Badaoui R, Thiel V, Perret C, Popov I, Dupont H

机构信息

Pôle d'anesthésie-réanimation, CHU d'Amiens, place Victor-Pauchet, 80054 Amiens, France.

出版信息

Ann Fr Anesth Reanim. 2013 Oct;32(10):718-20. doi: 10.1016/j.annfar.2013.07.815. Epub 2013 Sep 10.

Abstract

Tracheotomy is a surgical procedure for various indications, such as ventilator dependence and airway obstruction. Reported rates in the literature of complications of tracheostomy vary widely. We report an unusual presentation of serious complication after surgical tracheostomy. The correct timing of tracheostomy is still controversial in the literature. A 74-year-old male had emergency surgical tracheostomy under general anesthesia. At the end of the procedure, in recovery room, he developed subcutaneous emphysema of the eyes. There was no pneumothorax seen on chest X-ray. Bronchoscopic examination through the tracheostomy tube showed no evidence of damage to the posterior tracheal wall. Three hours later patient had difficulty breathing requiring sedation with respiratory assistance. X-ray of the chest at this stage showed a right pneumothorax and extensive subcutaneous emphysema of the chest wall. Pneumothorax was managed using a chest tube. Two days after, a control CT scan of the chest showed a left pneumothorax and pneumomediastinum. The pneumothorax was managed using a chest tube. Bronchoscopic examination showed no obvious lesion in the tracheobronchial tree.
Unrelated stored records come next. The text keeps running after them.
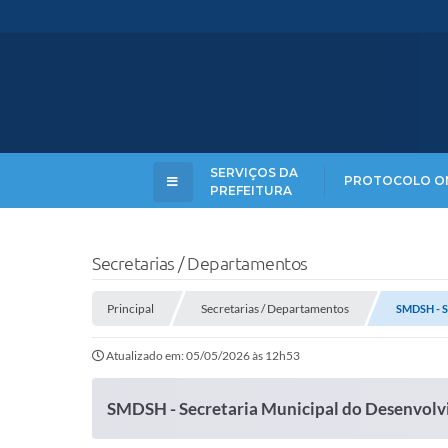
SERVIÇOS DA
PROTOCOLO O
PREFEITURA
Secretarias / Departamentos
Principal
Secretarias / Departamentos
SMDSH - Se
Atualizado em: 05/05/2026 às 12h53
SMDSH - Secretaria Municipal do Desenvolv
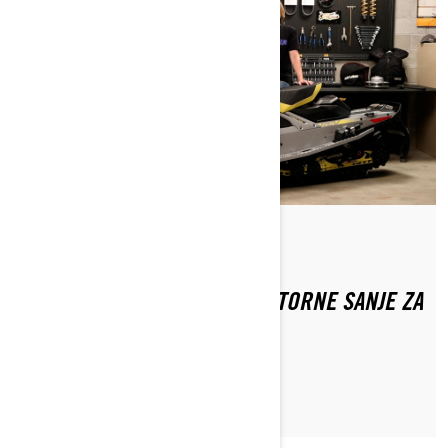
Od Ski-Doo Team
KAKO PRIPREMITI TRAIL MOTORNE SANJE ZA
ZIMSKU SEZONU?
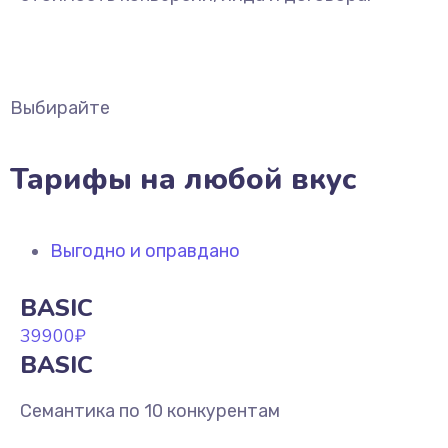
Выбирайте
Тарифы на любой вкус
Выгодно и оправдано
BASIC
39900
₽
BASIC
Семантика по 10 конкурентам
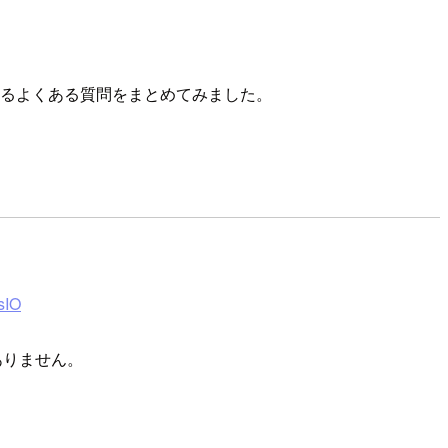
するよくある質問をまとめてみました。
IO
ありません。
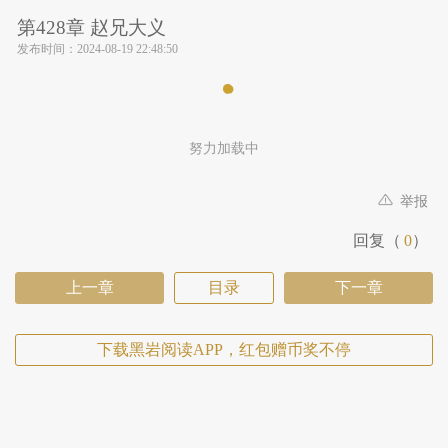
第428章 赵兄大义
发布时间：
2024-08-19 22:48:50
努力加载中
举报
回复（
0
）
上一章
目录
下一章
下载黑岩阅读APP，红包赠币奖不停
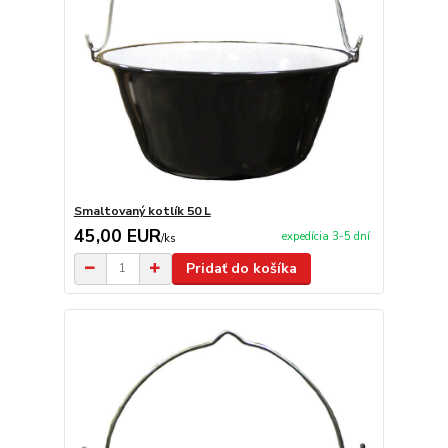
Smaltovaný kotlík 50 L
45,00 EUR
expedícia 3-5 dní
/
ks
Pridať do košíka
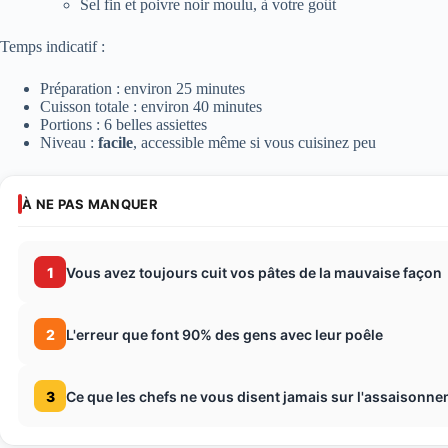
Sel fin et poivre noir moulu, à votre goût
Temps indicatif :
Préparation : environ 25 minutes
Cuisson totale : environ 40 minutes
Portions : 6 belles assiettes
Niveau :
facile
, accessible même si vous cuisinez peu
À NE PAS MANQUER
1
Vous avez toujours cuit vos pâtes de la mauvaise façon
2
L'erreur que font 90% des gens avec leur poêle
3
Ce que les chefs ne vous disent jamais sur l'assaisonn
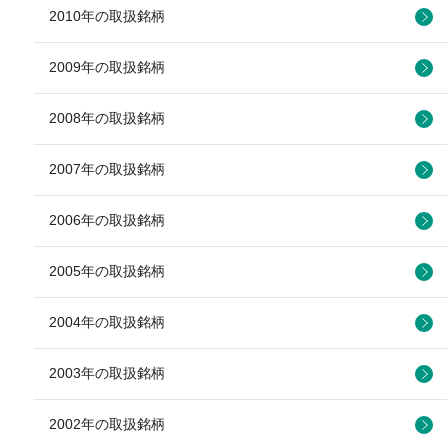
2010年の取扱銘柄
2009年の取扱銘柄
2008年の取扱銘柄
2007年の取扱銘柄
2006年の取扱銘柄
2005年の取扱銘柄
2004年の取扱銘柄
2003年の取扱銘柄
2002年の取扱銘柄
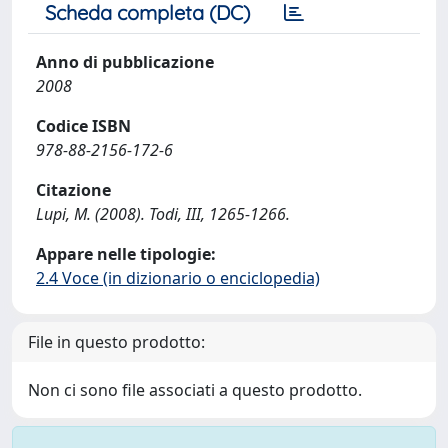
Scheda completa (DC)
Anno di pubblicazione
2008
Codice ISBN
978-88-2156-172-6
Citazione
Lupi, M. (2008). Todi, III, 1265-1266.
Appare nelle tipologie:
2.4 Voce (in dizionario o enciclopedia)
File in questo prodotto:
Non ci sono file associati a questo prodotto.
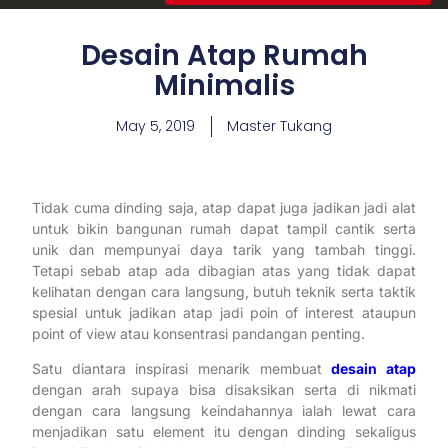
Desain Atap Rumah
Minimalis
May 5, 2019
Master Tukang
Tidak cuma dinding saja, atap dapat juga jadikan jadi alat
untuk bikin bangunan rumah dapat tampil cantik serta
unik dan mempunyai daya tarik yang tambah tinggi.
Tetapi sebab atap ada dibagian atas yang tidak dapat
kelihatan dengan cara langsung, butuh teknik serta taktik
spesial untuk jadikan atap jadi poin of interest ataupun
point of view atau konsentrasi pandangan penting.
Satu diantara inspirasi menarik membuat
desain atap
dengan arah supaya bisa disaksikan serta di nikmati
dengan cara langsung keindahannya ialah lewat cara
menjadikan satu element itu dengan dinding sekaligus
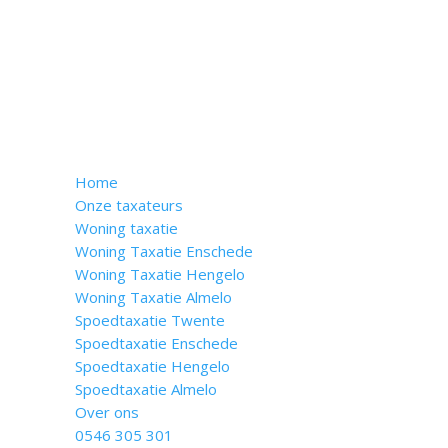
Home
Onze taxateurs
Woning taxatie
Woning Taxatie Enschede
Woning Taxatie Hengelo
Woning Taxatie Almelo
Spoedtaxatie Twente
Spoedtaxatie Enschede
Spoedtaxatie Hengelo
Spoedtaxatie Almelo
Over ons
0546 305 301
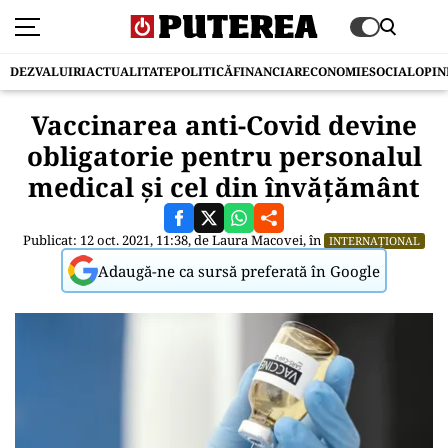
DEZVALUIRI
ACTUALITATE
POLITICĂ
FINANCIAR
ECONOMIE
SOCIAL
OPIN
Vaccinarea anti-Covid devine
obligatorie pentru personalul
medical şi cel din învăţământ
Publicat: 12 oct. 2021, 11:38, de
Laura Macovei
, în
INTERNAȚIONAL
Adaugă-ne ca sursă preferată în Google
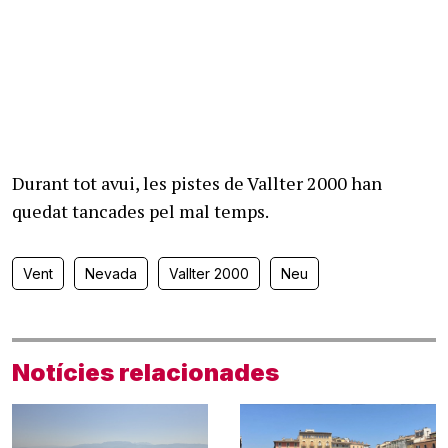
Durant tot avui, les pistes de Vallter 2000 han
quedat tancades pel mal temps.
Vent
Nevada
Vallter 2000
Neu
Notícies relacionades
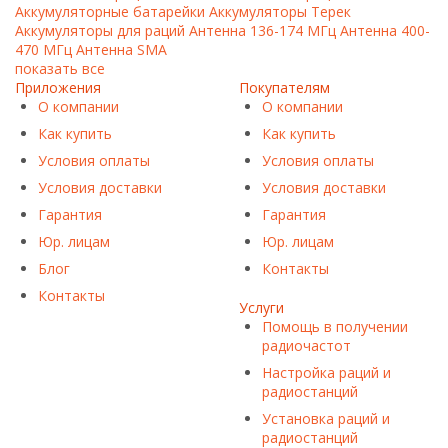
Аккумуляторные батарейки
Аккумуляторы Терек
Аккумуляторы для раций
Антенна 136-174 МГц
Антенна 400-
470 МГц
Антенна SMA
показать все
Приложения
Покупателям
О компании
О компании
Как купить
Как купить
Условия оплаты
Условия оплаты
Условия доставки
Условия доставки
Гарантия
Гарантия
Юр. лицам​
Юр. лицам​
Блог
Контакты
Контакты
Услуги
Помощь в получении
радиочастот
Настройка раций и
радиостанций
Установка раций и
радиостанций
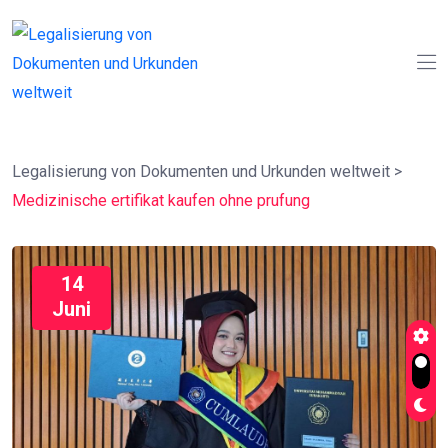
Legalisierung von Dokumenten und Urkunden weltweit
>
Medizinische ertifikat kaufen ohne prufung
14
Juni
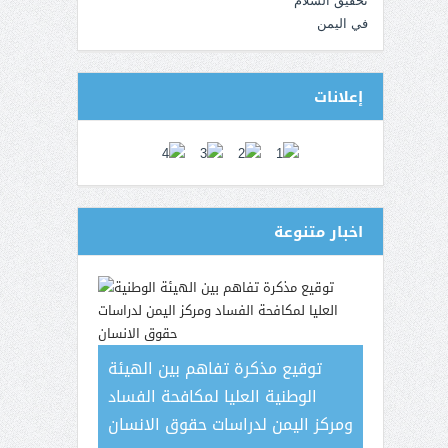
إعلانات
اخبار متنوعة
توقيع مذكرة تفاهم بين الهيئة
الوطنية العليا لمكافحة الفساد
ومركز اليمن لدراسات حقوق الانسان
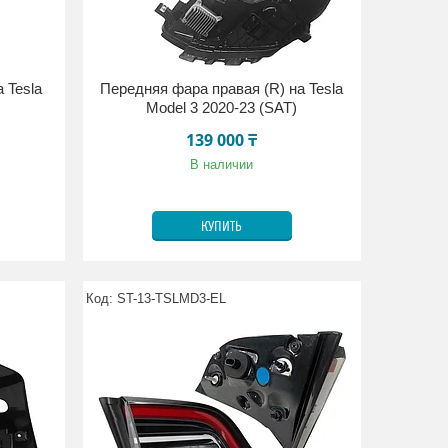
 Tesla
Передняя фара правая (R) на Tesla
)
Model 3 2020-23 (SAT)
139 000 ₸
В наличии
КУПИТЬ
ST-13-TSLMD3-EL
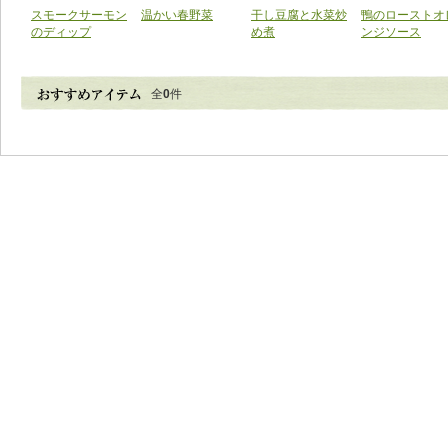
スモークサーモン
温かい春野菜
干し豆腐と水菜炒
鴨のローストオ
のディップ
め煮
ンジソース
全
0
件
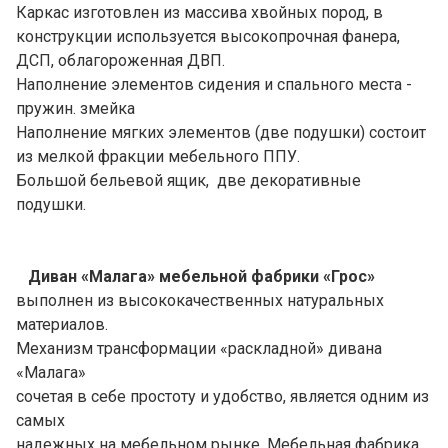
Каркас изготовлен из массива хвойных пород, в
конструкции используется высокопрочная фанера,
ДСП, облагороженная ДВП.
Наполнение элементов сидения и спального места -
пружин. змейка
Наполнение мягких элементов (две подушки) состоит
из мелкой фракции мебельного ППУ.
Большой бельевой ящик, две декоративные
подушки.
Диван «Малага» мебельной фабрики «Грос»
выполнен из высококачественных натуральных
материалов.
Механизм трансформации «раскладной» дивана
«Малага»
сочетая в себе простоту и удобство, является одним из
самых
надежных на мебельном рынке. Мебельная фабрика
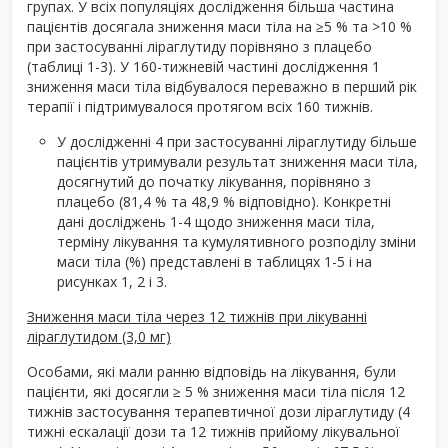
групах. У всіх популяціях дослідження більша частина
пацієнтів досягала зниження маси тіла на ≥5 % та >10 %
при застосуванні ліраглутиду порівняно з плацебо
(таблиці 1-3). У 160-тижневій частині дослідження 1
зниження маси тіла відбувалося переважно в перший рік
терапії і підтримувалося протягом всіх 160 тижнів.
У дослідженні 4 при застосуванні ліраглутиду більше
пацієнтів утримували результат зниження маси тіла,
досягнутий до початку лікування, порівняно з
плацебо (81,4 % та 48,9 % відповідно). Конкретні
дані досліджень 1-4 щодо зниження маси тіла,
терміну лікування та кумулятивного розподілу зміни
маси тіла (%) представлені в таблицях 1-5 і на
рисунках 1, 2 і 3.
Зниження маси тіла через 12 тижнів при лікуванні
ліраглутидом (3,0 мг)
Особами, які мали ранню відповідь на лікування, були
пацієнти, які досягли ≥ 5 % зниження маси тіла після 12
тижнів застосування терапевтичної дози ліраглутиду (4
тижні ескалації дози та 12 тижнів прийому лікувальної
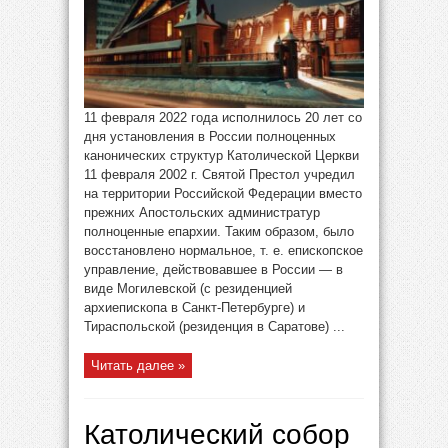
11 февраля 2022 года исполнилось 20 лет со
дня установления в России полноценных
канонических структур Католической Церкви
11 февраля 2002 г. Святой Престол учредил
на территории Российской Федерации вместо
прежних Апостольских администратур
полноценные епархии. Таким образом, было
восстановлено нормальное, т. е. епископское
управление, действовавшее в России — в
виде Могилевской (с резиденцией
архиепископа в Санкт-Петербурге) и
Тираспольской (резиденция в Саратове) ...
Читать далее »
Католический собор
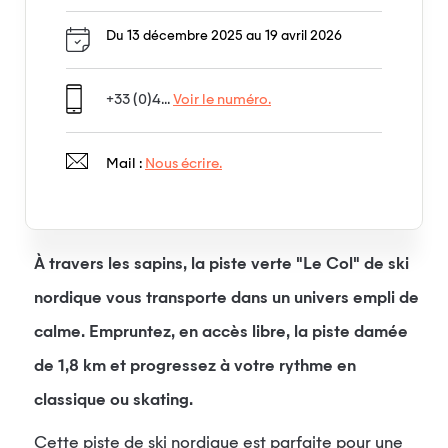
Du 13 décembre 2025 au 19 avril 2026
+33 (0)4...
Voir le numéro.
Mail :
Nous écrire.
À travers les sapins, la piste verte "Le Col" de ski
nordique vous transporte dans un univers empli de
calme. Empruntez, en accès libre, la piste damée
de 1,8 km et progressez à votre rythme en
classique ou skating.
Cette piste de ski nordique est parfaite pour une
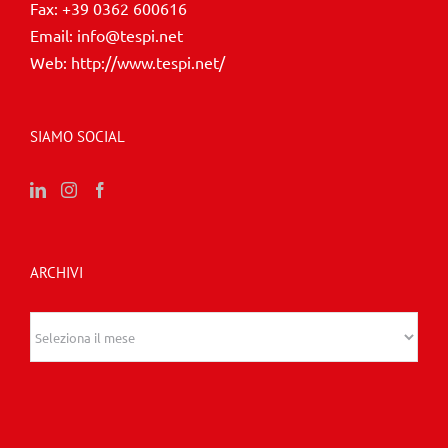
Fax:
+39 0362 600616
Email:
info@tespi.net
Web:
http://www.tespi.net/
SIAMO SOCIAL
ARCHIVI
Archivi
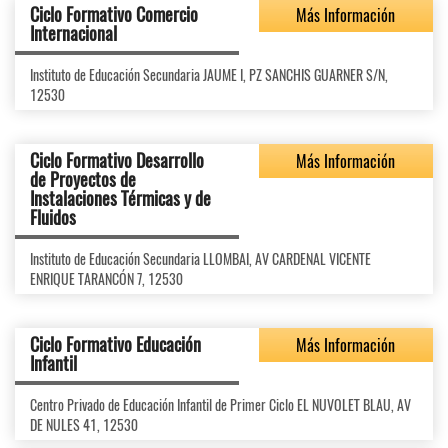
Ciclo Formativo Comercio
Más Información
Internacional
Instituto de Educación Secundaria JAUME I, PZ SANCHIS GUARNER S/N,
12530
Ciclo Formativo Desarrollo
Más Información
de Proyectos de
Instalaciones Térmicas y de
Fluidos
Instituto de Educación Secundaria LLOMBAI, AV CARDENAL VICENTE
ENRIQUE TARANCÓN 7, 12530
Ciclo Formativo Educación
Más Información
Infantil
Centro Privado de Educación Infantil de Primer Ciclo EL NUVOLET BLAU, AV
DE NULES 41, 12530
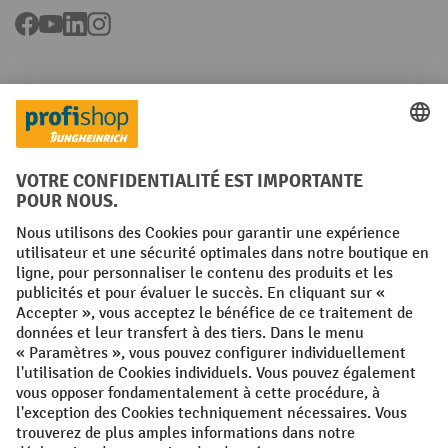
Facebook
YouTube
LinkedIn
Instagram
Langues
FR
NL
Conditions générales
Mentions légales
Protection des Données
Politique de cookies
All prices excl. VAT plus
shipping costs
and possible delivery charges,
if not stated otherwise.
¹ La remise est valable jusqu'à épuisement des stocks. La remise ne
s'applique pas aux prix spéciaux. Il n'est pas possible de le combiner
avec d'autres réductions en pourcentage ou bons de réduction. | ² La
réduction sera accordée une seule fois lors de la première inscription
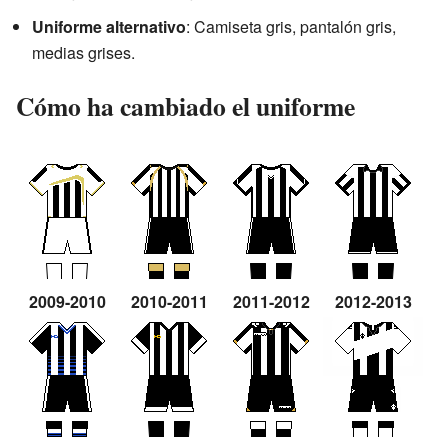
Uniforme alternativo
: Camiseta gris, pantalón gris,
medias grises.
Cómo ha cambiado el uniforme
2009-2010
2010-2011
2011-2012
2012-2013
2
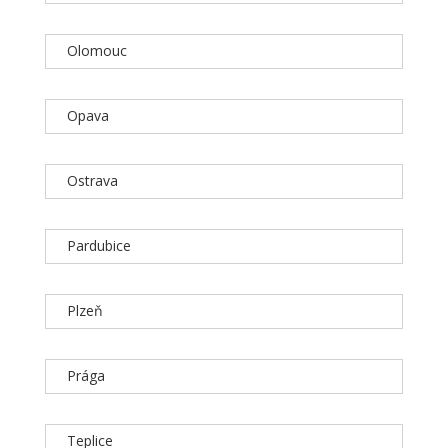
Olomouc
Opava
Ostrava
Pardubice
Plzeň
Prága
Teplice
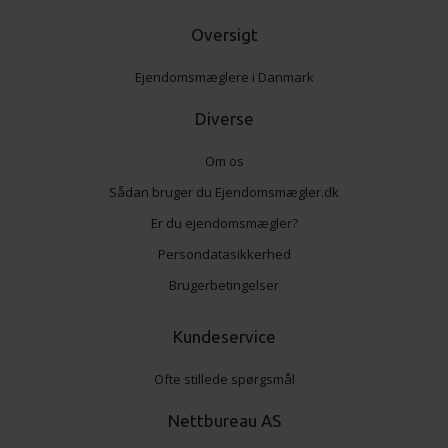
Oversigt
Ejendomsmæglere i Danmark
Diverse
Om os
Sådan bruger du Ejendomsmægler.dk
Er du ejendomsmægler?
Persondatasikkerhed
Brugerbetingelser
Kundeservice
Ofte stillede spørgsmål
Nettbureau AS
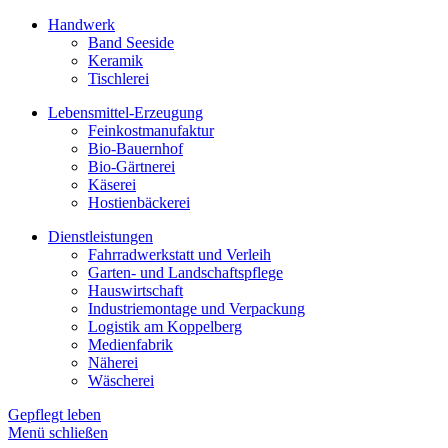
Handwerk
Band Seeside
Keramik
Tischlerei
Lebensmittel-Erzeugung
Feinkostmanufaktur
Bio-Bauernhof
Bio-Gärtnerei
Käserei
Hostienbäckerei
Dienstleistungen
Fahrradwerkstatt und Verleih
Garten- und Landschaftspflege
Hauswirtschaft
Industriemontage und Verpackung
Logistik am Koppelberg
Medienfabrik
Näherei
Wäscherei
Gepflegt leben
Menü schließen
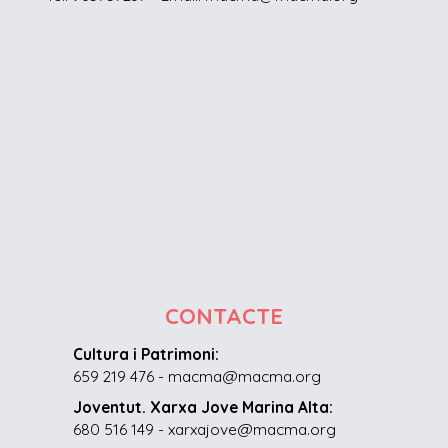
CONTACTE
Cultura i Patrimoni:
659 219 476 - macma@macma.org
Joventut. Xarxa Jove Marina Alta:
680 516 149 - xarxajove@macma.org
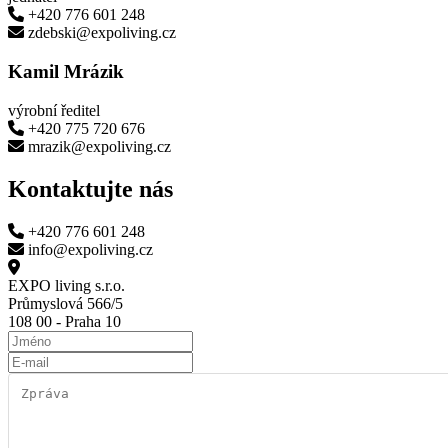
+420 776 601 248
zdebski@expoliving.cz
Kamil Mrázik
výrobní ředitel
+420 775 720 676
mrazik@expoliving.cz
Kontaktujte nás
+420 776 601 248
info@expoliving.cz
EXPO living s.r.o.
Průmyslová 566/5
108 00 - Praha 10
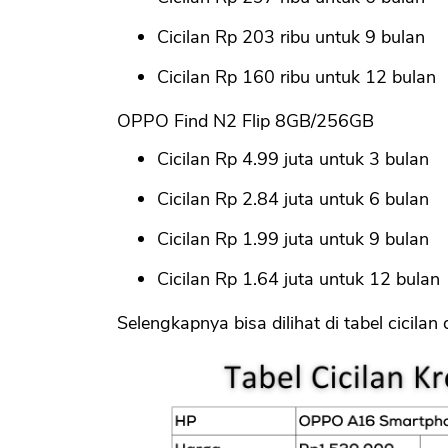
Cicilan Rp 203 ribu untuk 9 bulan
Cicilan Rp 160 ribu untuk 12 bulan
OPPO Find N2 Flip 8GB/256GB
Cicilan Rp 4.99 juta untuk 3 bulan
Cicilan Rp 2.84 juta untuk 6 bulan
Cicilan Rp 1.99 juta untuk 9 bulan
Cicilan Rp 1.64 juta untuk 12 bulan
Selengkapnya bisa dilihat di tabel cicilan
The patient was treated successfully with supportive care and large doses of antibiotic to prevent mediastinitis. Seven days later, recovery was rapid and complete and CT scan of the chest was completely normal. The patient was discharged from the hospital on the 13th postoperative day. This case illustrates that complications occurring after surgical tracheostomy could be dramatic. Management of tracheotomy is important to prevent complications. There is still debate on optimal timing of tracheotomy. The last three trials have shown no interest to perform an early tracheotomy, neither in terms of vital prognosis nor in terms of the duration of mechanical ventilation.

摘要

气管切开术是一种针对多种适应症的外科手术,如呼吸机依赖和气道阻塞。文献报道的气管切开术并发症发生率差异很大。我们报告了一例外科气管切开术后严重并发症的罕见表现。气管切开术的正确时机在文献中仍存在争议。一名74岁男性在全身麻醉下接受了紧急外科气管切开术。手术结束时,在恢复室,他出现了眼部皮下气肿。胸部X线检查未见气胸。通过气管切开管进行的支气管镜检查未发现气管后壁受损的证据。三小时后,患者出现呼吸困难,需要使用镇静剂并给予呼吸辅助。此时的胸部X线检查显示右侧气胸和胸壁广泛皮下气肿。气胸通过胸腔闭式引流管进行处理。两天后,胸部CT复查显示左侧气胸和纵隔气肿。气胸同样通过胸腔闭式引流管进行处理。支气管镜检查显示气管支气管树无明显病变。患者通过支持治疗和大剂量抗生素预防纵隔炎,治疗成功。七天后,恢复迅速且完全,胸部CT扫描完全正常。患者于术后第13天出院。该病例表明,外科气管切开术后可能会出现严重并发症。气管切开术的管理对于预防并发症很重要。气管切开术的最佳时机仍存在争议。最近的三项试验表明,无论是在生命预后还是机械通气持续时间方面,都没有进行早期气管切开术的必要性。